Return every entry below word for word and leave out any picture.

⟨

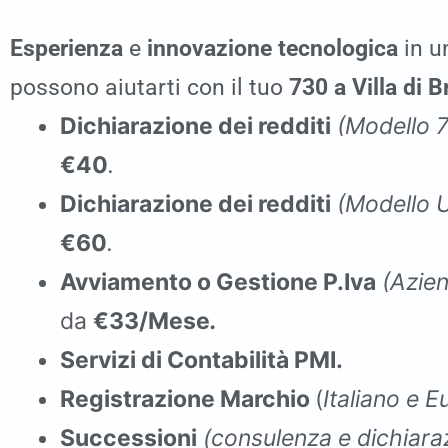
Esperienza
e
innovazione tecnologica
in un
possono aiutarti con il tuo
730
a Villa di B
Dichiarazione dei redditi
(Modello 
€40
.
Dichiarazione dei redditi
(Modello
€60
.
Avviamento o Gestione P.Iva
(Azien
da
€33/Mese
.
Servizi di Contabilità PMI.
Registrazione Marchio
(
Italiano e 
Successioni
(consulenza e dichiaraz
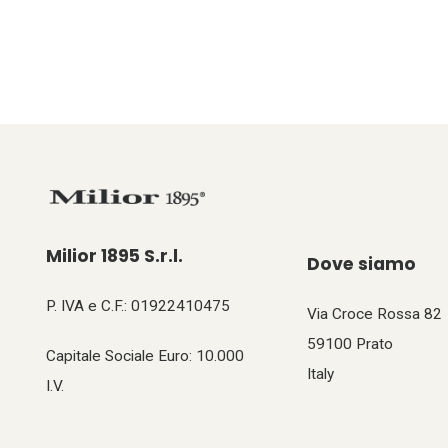
Milior 1895 S.r.l.
Dove siamo
P. IVA e C.F.: 01922410475
Via Croce Rossa 82
59100 Prato
Capitale Sociale Euro: 10.000
Italy
I.V.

⟩

**Exercise response**
Esperienza
e
innovazione tecnologica
in un
possono aiutarti con il tuo
730
a Villa di B
Dichiarazione dei redditi
(Modello 
€40
.
Dichiarazione dei redditi
(Modello
€60
.
Avviamento o Gestione P.Iva
(Azien
da
€33/Mese
.
Servizi di Contabilità PMI.
Registrazione Marchio
(
Italiano e 
Successioni
(consulenza e dichiaraz
Milior 1895 S.r.l.
Dove siamo
P. IVA e C.F.: 01922410475
Via Croce Rossa 82
59100 Prato
Capitale Sociale Euro: 10.000
Italy
I.V.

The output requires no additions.